No solamente es para mérito del justo, como en el caso de Job, sino que aquí se muestra esta otra profunda finalidad en el plan de Dios: su gloria en los milagros, que son “signos” de la obra y grandeza de Cristo. El simbolismo de este milagro queda aquí destacado y centrado: Cristo, luz Verdadera que no conoce ocaso, va a abrir los ojos a un ciego para que los que contemplan el milagro lo vean a Él y para iluminar también su alma con la luz de vida.

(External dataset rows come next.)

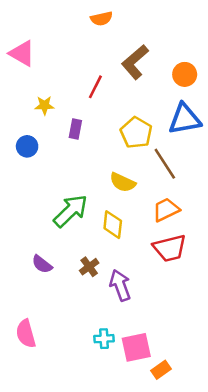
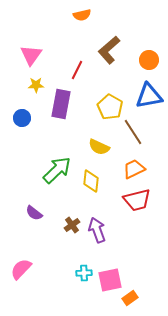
pink triangle: (22, 53) -> (31, 55), moved, turned 35
purple rectangle: (75, 129) -> (61, 104), size x1.8
brown cross: (89, 267) -> (72, 225), moved
pink semicircle: (26, 334) -> (21, 269), turned 60

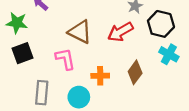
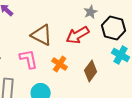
orange cross: (100, 76) -> (60, 64), moved, turned 35

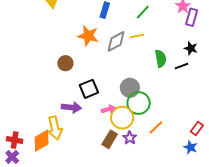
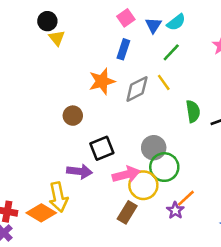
orange star: (88, 36) -> (102, 81), turned -30
yellow line: (137, 36) -> (164, 82), turned 64
pink arrow: (108, 109) -> (126, 174), size x1.5
purple star: (130, 138) -> (175, 210), moved
orange diamond: (42, 141) -> (41, 213), turned 60

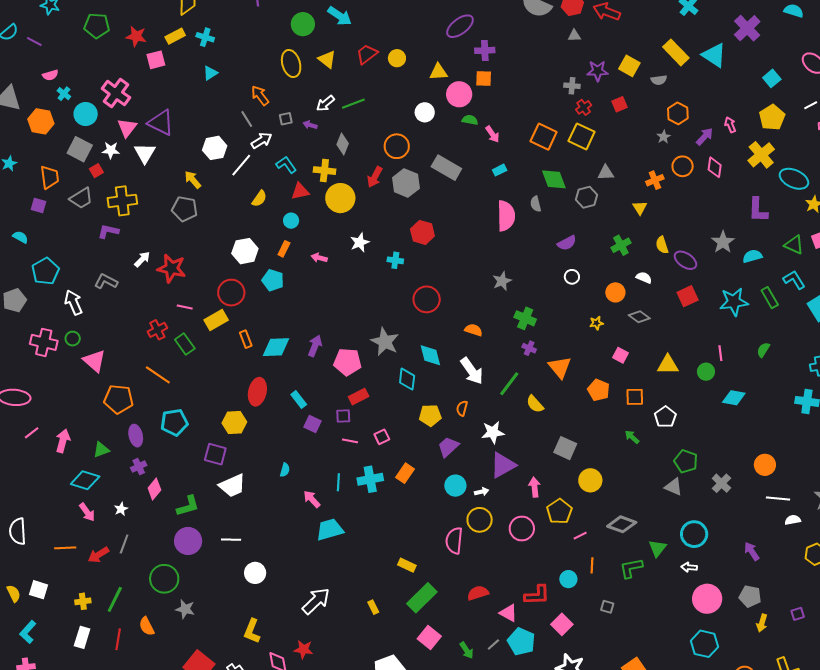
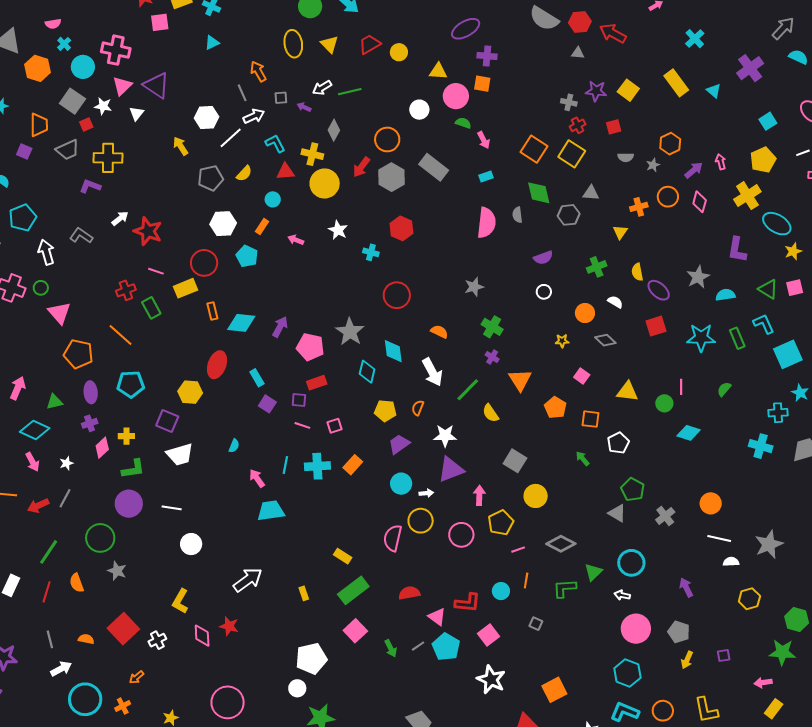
cyan triangle: (714, 55) -> (714, 91), size x0.6
gray semicircle: (659, 80) -> (626, 157), moved
pink cross: (116, 93) -> (116, 50), turned -32
white triangle: (145, 153) -> (137, 113), size x0.7
gray pentagon: (185, 209) -> (211, 178), moved, turned -30
white star: (360, 242) -> (338, 230), turned -30
yellow cross: (83, 601) -> (126, 436), moved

El milagro realizado por Jesucristo tiene una elaboración “escupió en el suelo,” (la saliva era considerada en la antigüedad como remedio curativo de la vista) e inclinándose, hizo en el suelo, con aquella saliva y el polvo, un poco de lodo. Y tomándolo con las manos, no sólo lo puso encima de los ojos del ciego, sino que los ungió, los frotó con ello. Y le dijo al mismo tiempo: Ahora “vete y lávate en la piscina de Siloé -que quiere decir enviado - Fue, se lavó, y volvió viendo.”
Roguemos al Señor que en su gran misericordia y amor para con los hombres nos abra los ojos también a nosotros para evitar el pecado y poder así ver la luz de su Gloria infinita.